Either keep it or take it back. Keep it and have it touched in or take it back and take no shoot. I've had bikes with the odd chip and not bothered, you can't see it when you're sat on it. If you have another it'll probably do the same thing.

If it bothers you to the point you can't forget about it, stop asking people if it's being too picky


----------



## rideswithmoobs (9 Oct 2016)

djb1971 said:


> just take it back if you're bothered by it. Don't keep fluffing about it.
> 
> Either keep it or take it back. Keep it and have it touched in or take it back and take no shoot. I've had bikes with the odd chip and not bothered, you can't see it when you're sat on it. If you have another it'll probably do the same thing.
> 
> If it bothers you to the point you can't forget about it, stop asking people if it's being too picky



If me asking on a public forum for input and ideas bothers you so much then dont read it.


----------



## djb1971 (9 Oct 2016)

You asked and have had answers. My reply meant that only you can decide if it bothers you, others would keep it and others would return it.

I actually couldn't give a toss either way.


----------



## rideswithmoobs (9 Oct 2016)

djb1971 said:


> You asked and have had answers. My reply meant that only you can decide if it bothers you, others would keep it and others would return it.
> 
> I actually couldn't give a toss either way.



Yeah some would keep some would return but it's useful to read people's take on things, ideas, arguments and reasoning.


----------



## glasgowcyclist (9 Oct 2016)

rideswithmoobs said:


> I just feel bad because I like the shop and riding around there and feel embarrassed going back in future.... oh look it's that picky twat who whinged about his new bike




And if you accept their, frankly, crap handling of your complaint, they'll see you forever as that twit of a customer who they can fob off with any old rubbish.

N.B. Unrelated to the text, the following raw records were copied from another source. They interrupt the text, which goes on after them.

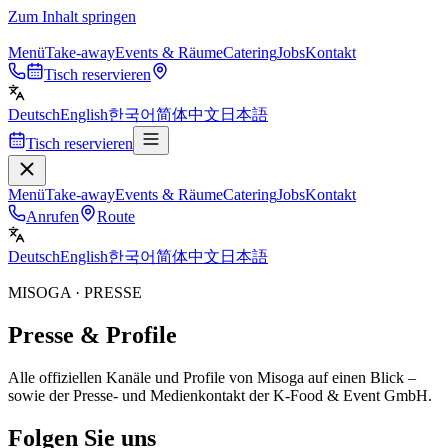
Zum Inhalt springen
Menü
Take-away
Events & Räume
Catering
Jobs
Kontakt
Tisch reservieren
Deutsch
English
한국어
简体中文
日本語
Tisch reservieren
Menü
Take-away
Events & Räume
Catering
Jobs
Kontakt
Anrufen
Route
Deutsch
English
한국어
简体中文
日本語
MISOGA · PRESSE
Presse & Profile
Alle offiziellen Kanäle und Profile von Misoga auf einen Blick –
sowie der Presse- und Medienkontakt der K-Food & Event GmbH.
Folgen Sie uns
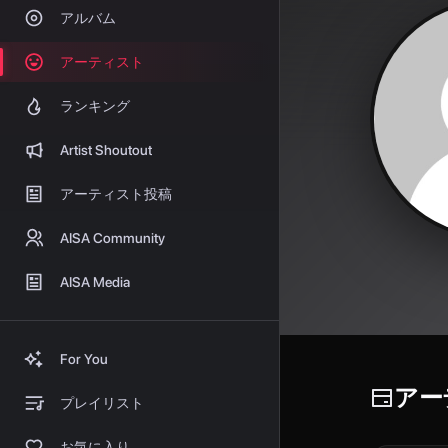
アルバム
アーティスト
ランキング
Artist Shoutout
アーティスト投稿
AISA Community
AISA Media
For You
アー
プレイリスト
お気に入り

They've made it clear that they don't value your future custom so don't have any qualms about insisting on a proper resolution.


----------



## rideswithmoobs (9 Oct 2016)

glasgowcyclist said:


> And if you accept their, frankly, crap handling of your complaint, they'll see you forever as that twit of a customer who they can fob off with any old rubbish.
> 
> They've made it clear that they don't value your future custom so don't have any qualms about insisting on a proper resolution.



Now that's a fair point indeed


----------



## Willam (10 Oct 2016)

rideswithmoobs said:


> Not saying they won't take it back, not really asked but will do tomorrow and take it from there. I don't see how they can refuse to take it further really. I just feel bad because I like the shop and riding around there and feel embarrassed going back in future.... oh look it's that picky twit who whinged about his new bike



better that then "there's the mug that let us paint some nail varnish on his £1700 bike".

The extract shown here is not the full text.